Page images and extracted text
%%
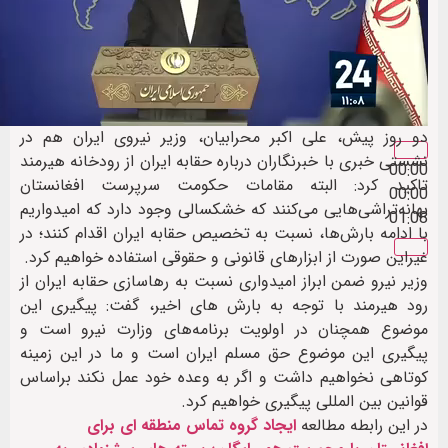
دو روز پیش، علی اکبر محرابیان، وزیر نیروی ایران هم در
نشستی خبری با خبرنگاران درباره حقابه ایران از رودخانه هیرمند
00:00
تاکید کرد: البته مقامات حکومت سرپرست افغانستان
00:00
بهانه‌تراشی‌هایی می‌کنند که خشکسالی وجود دارد که امیدواریم
01:08
با ادامه بارش‌ها، نسبت به تخصیص حقابه ایران اقدام کنند؛ در
غیراین صورت از ابزارهای قانونی و حقوقی استفاده خواهیم کرد.
وزیر نیرو ضمن ابراز امیدواری نسبت به رهاسازی حقابه ایران از
رود هیرمند با توجه به بارش های اخیر، گفت: پیگیری این
موضوع همچنان در اولویت برنامه‌های وزارت نیرو است و
پیگیری این موضوع حق مسلم ایران است و ما در این زمینه
کوتاهی نخواهیم داشت و اگر به وعده خود عمل نکند براساس
قوانین بین المللی پیگیری خواهیم کرد.
در این رابطه مطالعه
ایجاد گروه تماس منطقه ای برای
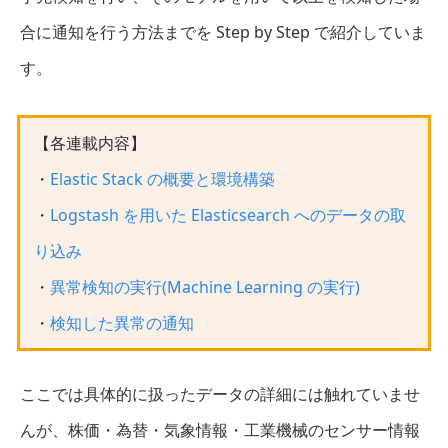
合に通知を行う方法までを Step by Step で紹介していま
す。
【各連載内容】
・
Elastic Stack の概要と環境構築
・
Logstash を用いた Elasticsearch へのデータの取
り込み
・
異常検知の実行(Machine Learning の実行)
・
検知した異常の通知
ここでは具体的に扱ったデータの詳細には触れていませ
んが、株価・為替・気象情報・工業機械のセンサー情報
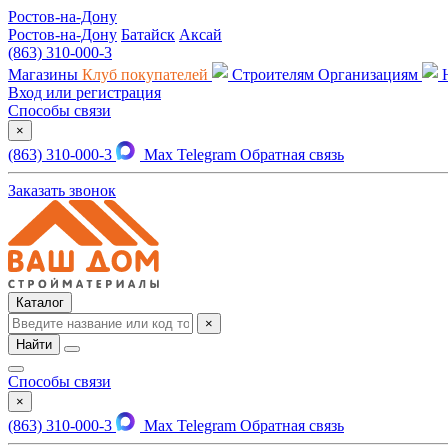
Ростов-на-Дону
Ростов-на-Дону
Батайск
Аксай
(863) 310-000-3
Магазины
Клуб покупателей
Строителям
Организациям
Вход или регистрация
Способы связи
×
(863) 310-000-3
Max
Telegram
Обратная связь
Заказать звонок
Каталог
×
Найти
Способы связи
×
(863) 310-000-3
Max
Telegram
Обратная связь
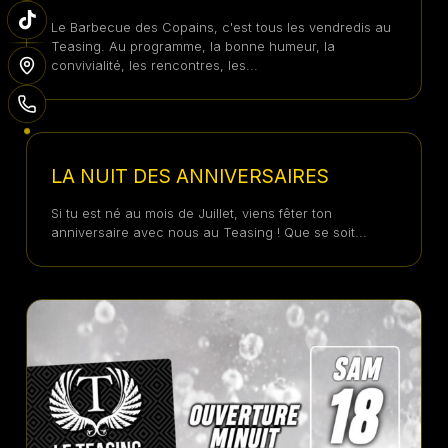
Le Barbecue des Copains, c'est tous les vendredis au
Teasing. Au programme, la bonne humeur, la
convivialité, les rencontres, les...
24 JUILLET 2026
LA NUIT DES ANNIVERSAIRES
Si tu est né au mois de Juillet, viens fêter ton
anniversaire avec nous au Teasing ! Que se soit...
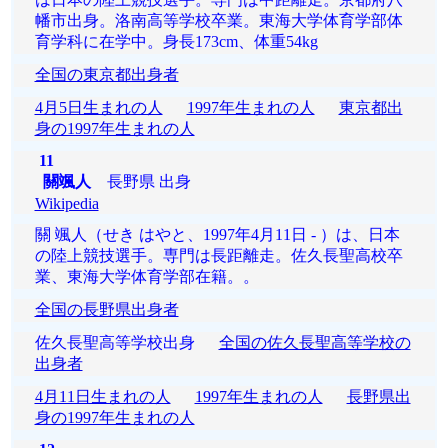
幡市出身。洛南高等学校卒業。東海大学体育学部体
育学科に在学中。身長173cm、体重54kg
全国の東京都出身者
4月5日生まれの人
1997年生まれの人
東京都出
身の1997年生まれの人
11
關颯人
長野県 出身
Wikipedia
關 颯人（せき はやと、1997年4月11日 - ）は、日本
の陸上競技選手。専門は長距離走。佐久長聖高校卒
業、東海大学体育学部在籍。。
全国の長野県出身者
佐久長聖高等学校出身
全国の佐久長聖高等学校の
出身者
4月11日生まれの人
1997年生まれの人
長野県出
身の1997年生まれの人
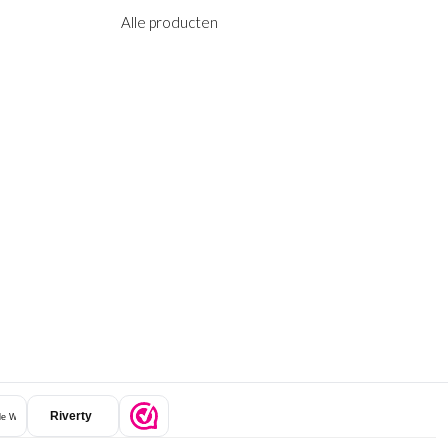
Alle producten
Riverty
e Wallet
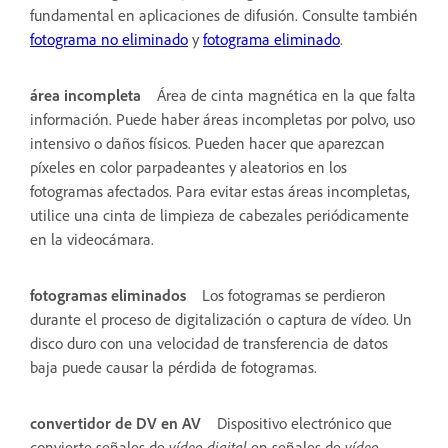
fundamental en aplicaciones de difusión. Consulte también
fotograma no eliminado
y
fotograma eliminado
.
área incompleta
Área de cinta magnética en la que falta
información. Puede haber áreas incompletas por polvo, uso
intensivo o daños físicos. Pueden hacer que aparezcan
píxeles en color parpadeantes y aleatorios en los
fotogramas afectados. Para evitar estas áreas incompletas,
utilice una cinta de limpieza de cabezales periódicamente
en la videocámara.
fotogramas eliminados
Los fotogramas se perdieron
durante el proceso de digitalización o captura de vídeo. Un
disco duro con una velocidad de transferencia de datos
baja puede causar la pérdida de fotogramas.
convertidor de DV en AV
Dispositivo electrónico que
convierte señales de
vídeo digital
en señales de
vídeo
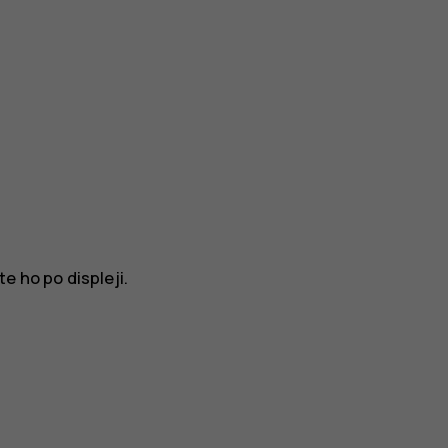
e ho po displeji.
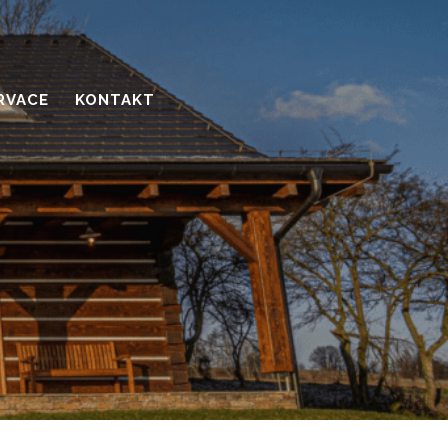
RVACE
KONTAKT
%%
Where does the word "کنند" occur in the data? Copy every line that has it.

**Task result**
بهانه‌تراشی‌هایی می‌کنند که خشکسالی وجود دارد که امیدواریم
با ادامه بارش‌ها، نسبت به تخصیص حقابه ایران اقدام کنند؛ در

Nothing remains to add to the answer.